Giuseppe Distratis, Achilleas Timiliotis, Alexander Kranich und die einzige Pilotin Julia Färber bilden das Quartett, welches abwechselnd den Hagelflieger bei Gefahr fliegen werden. Im letzten Jahr hatte der Flieger zwar „nur“ 13 Einsätze, „In der normalen Saison kommt man jedoch gut an die 20 bis 40 Einsätze“, so die erfahrene Pilotin Julia Färber.

Dennoch waren die 13 Flüge vom Vorjahr mehr als man Einsätze in Stuttgart hatte. Gut erinnert man sich noch an den Einsatz am 3. Juli 2010. Damals war Kulturnacht in Schwenningen und der Hagelflieger sechs Stunden in der Luft. Hagelschäden hatte man in dieser Nacht keine zu verzeichnen.

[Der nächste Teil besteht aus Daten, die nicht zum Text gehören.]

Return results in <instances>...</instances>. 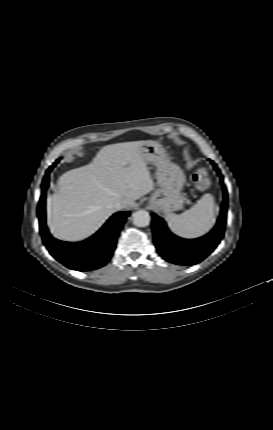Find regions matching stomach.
<instances>
[{
    "mask_svg": "<svg viewBox=\"0 0 273 430\" xmlns=\"http://www.w3.org/2000/svg\"><path fill=\"white\" fill-rule=\"evenodd\" d=\"M140 153L146 164L157 167L159 188L152 194L149 204L165 214L181 209L185 200L181 191L186 181L182 169L168 159L165 149L156 141H144Z\"/></svg>",
    "mask_w": 273,
    "mask_h": 430,
    "instance_id": "obj_1",
    "label": "stomach"
}]
</instances>
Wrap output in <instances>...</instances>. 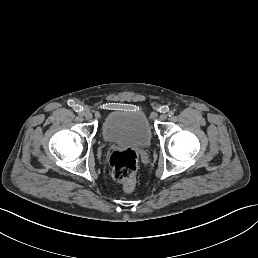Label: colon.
Masks as SVG:
<instances>
[{
	"mask_svg": "<svg viewBox=\"0 0 258 258\" xmlns=\"http://www.w3.org/2000/svg\"><path fill=\"white\" fill-rule=\"evenodd\" d=\"M109 163L112 176L126 191L134 189L138 167V155L132 149L113 150Z\"/></svg>",
	"mask_w": 258,
	"mask_h": 258,
	"instance_id": "1",
	"label": "colon"
}]
</instances>
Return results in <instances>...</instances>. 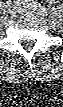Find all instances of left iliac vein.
Here are the masks:
<instances>
[{
	"label": "left iliac vein",
	"instance_id": "obj_1",
	"mask_svg": "<svg viewBox=\"0 0 63 107\" xmlns=\"http://www.w3.org/2000/svg\"><path fill=\"white\" fill-rule=\"evenodd\" d=\"M17 12H19V13H26L27 9L24 6H19V7H17Z\"/></svg>",
	"mask_w": 63,
	"mask_h": 107
}]
</instances>
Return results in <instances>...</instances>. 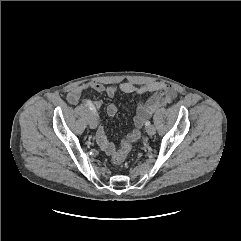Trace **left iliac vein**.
I'll return each mask as SVG.
<instances>
[{
  "instance_id": "left-iliac-vein-1",
  "label": "left iliac vein",
  "mask_w": 241,
  "mask_h": 241,
  "mask_svg": "<svg viewBox=\"0 0 241 241\" xmlns=\"http://www.w3.org/2000/svg\"><path fill=\"white\" fill-rule=\"evenodd\" d=\"M146 132L148 135L153 136L156 133V129L153 125H149L146 128Z\"/></svg>"
}]
</instances>
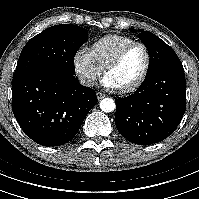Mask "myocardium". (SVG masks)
<instances>
[{
  "label": "myocardium",
  "mask_w": 199,
  "mask_h": 199,
  "mask_svg": "<svg viewBox=\"0 0 199 199\" xmlns=\"http://www.w3.org/2000/svg\"><path fill=\"white\" fill-rule=\"evenodd\" d=\"M133 46H141L146 54V64H145V68L142 72V74L140 75V77L131 85L123 87V88H119V89H114L116 92L120 93V94H128V93H132L134 91H136L139 87L142 86V84L145 82V80L148 77L149 71H150V67H151V62H152V58H151V53L150 50L148 48V46L140 41H133L127 45H125L124 47H122L117 54L110 60V62L104 67L102 75L103 77H105V75L112 69H114L115 67H117L119 65V63L121 62V60L123 59L124 55L128 52V50L130 48H132Z\"/></svg>",
  "instance_id": "obj_1"
}]
</instances>
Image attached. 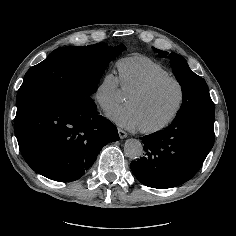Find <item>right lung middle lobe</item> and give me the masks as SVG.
<instances>
[{
	"label": "right lung middle lobe",
	"instance_id": "right-lung-middle-lobe-1",
	"mask_svg": "<svg viewBox=\"0 0 236 236\" xmlns=\"http://www.w3.org/2000/svg\"><path fill=\"white\" fill-rule=\"evenodd\" d=\"M125 47L107 44L69 46L54 50L44 61L31 67L17 93V112L49 99L76 97L91 102L109 62Z\"/></svg>",
	"mask_w": 236,
	"mask_h": 236
}]
</instances>
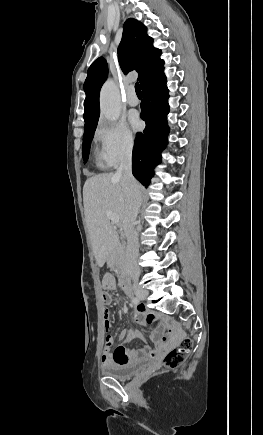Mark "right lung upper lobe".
I'll return each instance as SVG.
<instances>
[{"label": "right lung upper lobe", "mask_w": 263, "mask_h": 435, "mask_svg": "<svg viewBox=\"0 0 263 435\" xmlns=\"http://www.w3.org/2000/svg\"><path fill=\"white\" fill-rule=\"evenodd\" d=\"M160 55L161 50L153 47V38L147 35L146 27L133 18L127 19L118 47V61L122 71L127 74L136 70L142 87L164 69ZM107 74V63L103 57L96 59L88 69L84 83V130L97 125L100 114L99 93Z\"/></svg>", "instance_id": "1"}]
</instances>
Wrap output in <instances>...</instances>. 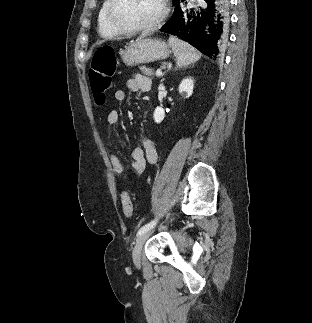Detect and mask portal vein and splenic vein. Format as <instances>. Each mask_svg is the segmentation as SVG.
I'll return each instance as SVG.
<instances>
[{
	"label": "portal vein and splenic vein",
	"instance_id": "18ae733b",
	"mask_svg": "<svg viewBox=\"0 0 312 323\" xmlns=\"http://www.w3.org/2000/svg\"><path fill=\"white\" fill-rule=\"evenodd\" d=\"M156 76H157V78H159V76H162V72H161V70H157V72H156Z\"/></svg>",
	"mask_w": 312,
	"mask_h": 323
}]
</instances>
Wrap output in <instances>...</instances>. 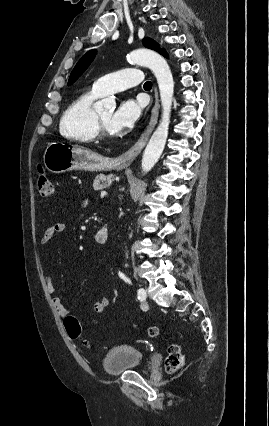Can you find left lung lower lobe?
<instances>
[{
  "label": "left lung lower lobe",
  "mask_w": 269,
  "mask_h": 426,
  "mask_svg": "<svg viewBox=\"0 0 269 426\" xmlns=\"http://www.w3.org/2000/svg\"><path fill=\"white\" fill-rule=\"evenodd\" d=\"M159 53H160V54H162V55H163V56H165V57H167V56H168L164 49H162Z\"/></svg>",
  "instance_id": "left-lung-lower-lobe-1"
}]
</instances>
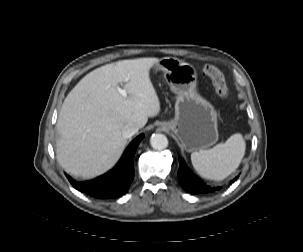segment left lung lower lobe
I'll return each mask as SVG.
<instances>
[{"label":"left lung lower lobe","mask_w":303,"mask_h":252,"mask_svg":"<svg viewBox=\"0 0 303 252\" xmlns=\"http://www.w3.org/2000/svg\"><path fill=\"white\" fill-rule=\"evenodd\" d=\"M236 177L232 182H234ZM178 180L181 186L191 193H211L219 190L221 187H211L205 185L199 178L191 173L189 169L182 162L178 170Z\"/></svg>","instance_id":"1"}]
</instances>
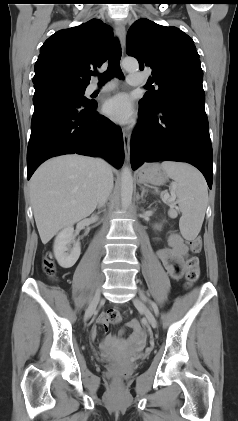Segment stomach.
<instances>
[{
  "label": "stomach",
  "instance_id": "1",
  "mask_svg": "<svg viewBox=\"0 0 238 421\" xmlns=\"http://www.w3.org/2000/svg\"><path fill=\"white\" fill-rule=\"evenodd\" d=\"M138 177L141 182L155 186L163 185L167 181V174L158 163H150L143 166L138 172Z\"/></svg>",
  "mask_w": 238,
  "mask_h": 421
}]
</instances>
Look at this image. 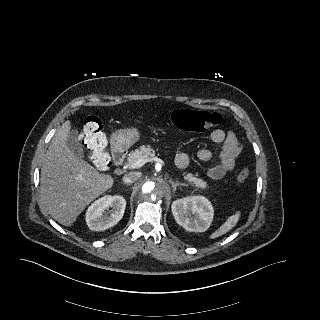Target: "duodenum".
<instances>
[{"mask_svg":"<svg viewBox=\"0 0 320 320\" xmlns=\"http://www.w3.org/2000/svg\"><path fill=\"white\" fill-rule=\"evenodd\" d=\"M113 161L117 166H121L126 158V149L120 145V144H115L113 147Z\"/></svg>","mask_w":320,"mask_h":320,"instance_id":"obj_1","label":"duodenum"}]
</instances>
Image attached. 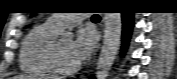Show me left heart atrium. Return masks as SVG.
Returning a JSON list of instances; mask_svg holds the SVG:
<instances>
[{
    "label": "left heart atrium",
    "mask_w": 177,
    "mask_h": 79,
    "mask_svg": "<svg viewBox=\"0 0 177 79\" xmlns=\"http://www.w3.org/2000/svg\"><path fill=\"white\" fill-rule=\"evenodd\" d=\"M95 45L94 34L89 31L81 30L77 33L71 45V53L77 63L86 60Z\"/></svg>",
    "instance_id": "obj_1"
}]
</instances>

Auch wenn es im zweiten Jahr ein neuerlicher Kampf des Vereins war das Geld zusammen zu bekommen, ist man stolz darauf, auch dieses Jahr wieder einen Hagelflieger in Bereitschaft zu haben. Einen zusätzlichen Erfolg kann Messner verbuchen: Die Mitgliederanzahl hat sich zum Vorjahr um 350 auf 1850 erhöht. Dennoch träumt er immer noch von 3000 bis 4000 Mitgliedern, um eine längerfristige Planungssicherheit zu haben, sowie von der Unterstützung der beiden Landkreise Schwarzwald Baar und Tuttlingen.